There was a great choice, a very helpful sales assistant, and exactly what I needed. But then I faced the dilemma. Would I buy the panniers or walk away claiming that I would “think about it”? Now I knew what panniers I wanted, I also knew that I could buy them on the Internet at about 50% of the Australian price. The store and the sales assistant would get nothing but I would save my hard earned money.
I looked at the sales assistant. I’m sure he knew what I was thinking. And yes, I’m a wimp, so I bought the panniers at the store.
When I got home I checked on the Internet. I could have saved about 50%.
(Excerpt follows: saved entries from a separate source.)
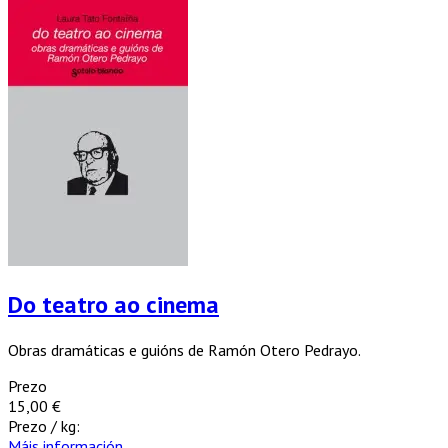
Do teatro ao cinema
Obras dramáticas e guións de Ramón Otero Pedrayo.
Prezo
15,00 €
Prezo / kg:
Máis información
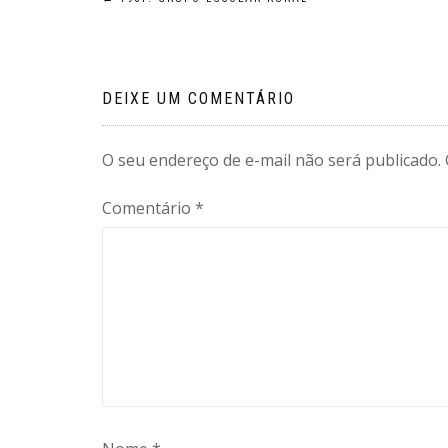
Navegação
de
Post
DEIXE UM COMENTÁRIO
O seu endereço de e-mail não será publicado.
Comentário
*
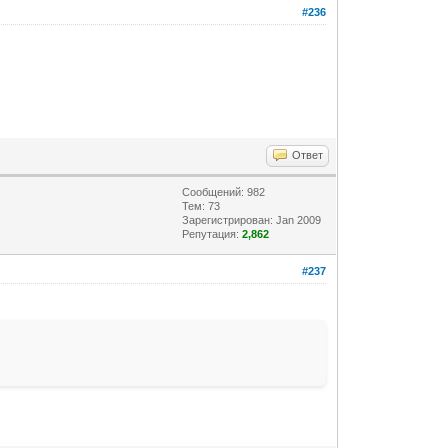
#236
Ответ
Сообщений: 982
Тем: 73
Зарегистрирован: Jan 2009
Репутация:
2,862
#237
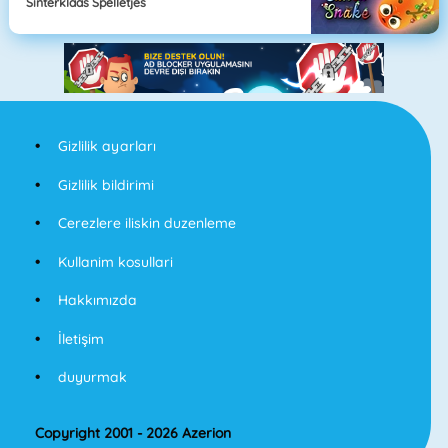
Sinterklaas Spelletjes
Gizlilik ayarları
Gizlilik bildirimi
Cerezlere iliskin duzenleme
Kullanim kosullari
Hakkımızda
İletişim
duyurmak
Copyright 2001 - 2026 Azerion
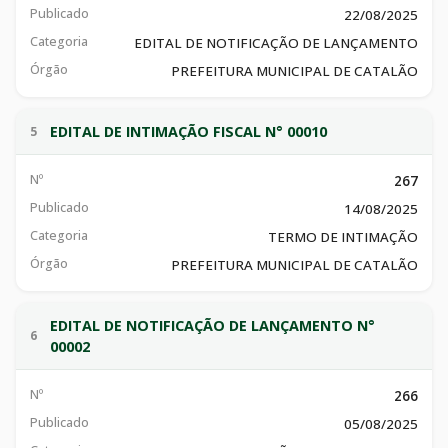
“INSTITUI O SISTEMA DE AGRICULTURA EDESENVOLVIMENTO, A
Publicado
22/08/2025
POLÍTICA AGRÍCOLA E O SERVIÇO DE INSPEÇÃO DOS PRODUTOS
DE ORIGEMANIMAL DO MUNICÍPIO DE CATALÃO, ESTADO DE
Categoria
EDITAL DE NOTIFICAÇÃO DE LANÇAMENTO
GOIÁS; ALTERA A LEI MUNICIPAL Nº 2.637, DE 19DE DEZEMBRO
Órgão
PREFEITURA MUNICIPAL DE CATALÃO
DE 2008, A LEI MUNICIPAL Nº 1.818/2000, DE 05 DE ABRIL DE
2000 E A LEICOMPLEMENTAR MUNICIPAL Nº 3.952, DE 16 DE
DEZEMBRO DE 2021; REVOGA AS LEISMUNICIPAIS Nº 1.917 DE 13
DE JULHO DE 2001, Nº 2.765, DE 15 DE SETEMBRO DE 2010, Nº
EDITAL DE INTIMAÇÃO FISCAL N° 00010
5
3.864DE 18 DE MARÇO DE 2021 E A LEI MUNICIPAL Nº 3.388, DE
18 DE MAIO DE 2016, E DÁ OUTRASPROVIDÊNCIAS”
Nº
267
Publicado
14/08/2025
Categoria
TERMO DE INTIMAÇÃO
Órgão
PREFEITURA MUNICIPAL DE CATALÃO
EDITAL DE NOTIFICAÇÃO DE LANÇAMENTO N°
6
00002
Nº
266
Publicado
05/08/2025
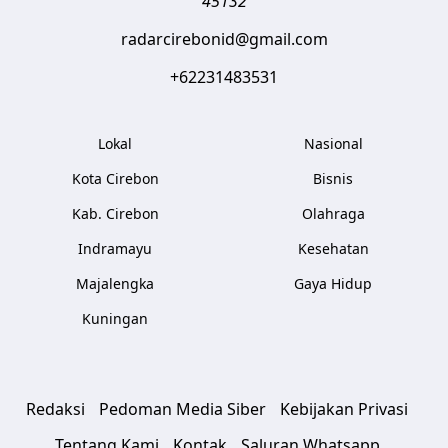
45132
radarcirebonid@gmail.com
+62231483531
Lokal
Nasional
Kota Cirebon
Bisnis
Kab. Cirebon
Olahraga
Indramayu
Kesehatan
Majalengka
Gaya Hidup
Kuningan
Redaksi
Pedoman Media Siber
Kebijakan Privasi
Tentang Kami
Kontak
Saluran Whatsapp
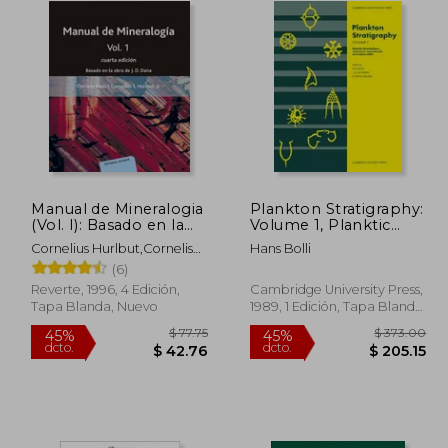
Manual de Mineralogia
Plankton Stratigraphy:
(Vol. I): Basado en la
Volume 1, Planktic
Obra de j. De Dana (4ª
Foraminifera,
Cornelius Hurlbut,Cornelis
Hans Bolli
Ed. ):
Calcareous
Klein
(6)
Nannofossils and
Calpionellids
Reverte, 1996, 4 Edición,
Cambridge University Press,
Paperback: Planktic
Tapa Blanda, Nuevo
1989, 1 Edición, Tapa Blanda,
Foraminifera,
Nuevo
CalcareousN V. 1
(Cambridge Earth
Science Series) (en
Inglés)
 38.89
$ 77.75
45%
45%
dcto.
dcto.
21.39
$ 42.76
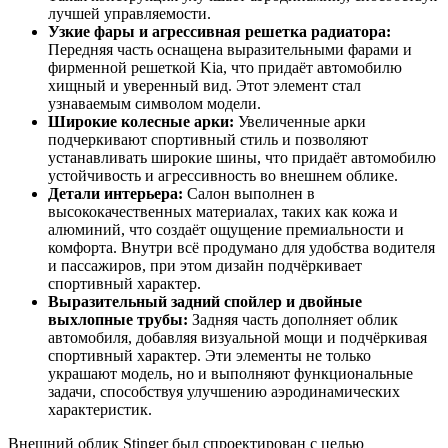
лучшей управляемости.
Узкие фары и агрессивная решетка радиатора:
Передняя часть оснащена выразительными фарами и
фирменной решеткой Kia, что придаёт автомобилю
хищный и уверенный вид. Этот элемент стал
узнаваемым символом модели.
Широкие колесные арки:
Увеличенные арки
подчеркивают спортивный стиль и позволяют
устанавливать широкие шины, что придаёт автомобилю
устойчивость и агрессивность во внешнем облике.
Детали интерьера:
Салон выполнен в
высококачественных материалах, таких как кожа и
алюминий, что создаёт ощущение премиальности и
комфорта. Внутри всё продумано для удобства водителя
и пассажиров, при этом дизайн подчёркивает
спортивный характер.
Выразительный задний спойлер и двойные
выхлопные трубы:
Задняя часть дополняет облик
автомобиля, добавляя визуальной мощи и подчёркивая
спортивный характер. Эти элементы не только
украшают модель, но и выполняют функциональные
задачи, способствуя улучшению аэродинамических
характеристик.
Внешний облик Stinger был спроектирован с целью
Australian retail outlets are trying to work out how to deal with this dilemma. I do not have the answer. There are calls for the government to ‘do something’. But what can they do? Providing tax concessions to Australian retailers who face internet competition will simply undermine the GST and will have a 10% effect – not the 50% internet saving at current exchange rates. Trying to put up import barriers to prevent overseas competition via the internet will harm consumers and prop up an inefficient ‘bricks and mortar’ retail model.
Some stores have tried a ‘fitting fee’ approach. If you try and do not buy, then you pay a fee. But stores cannot distinguish between real bricks-and-mortar shoppers who are comparing alternatives and potential on-line shoppers. So a ‘fitting fee’ discourages real shoppers who will just strike that store off their list and look elsewhere to compare products before buying.
I do not know the answer. However retailers will need to work out how to deal with the problem of customers who try and then do not buy (or rather buy over the Internet) as this is a growing area for consumer purchases.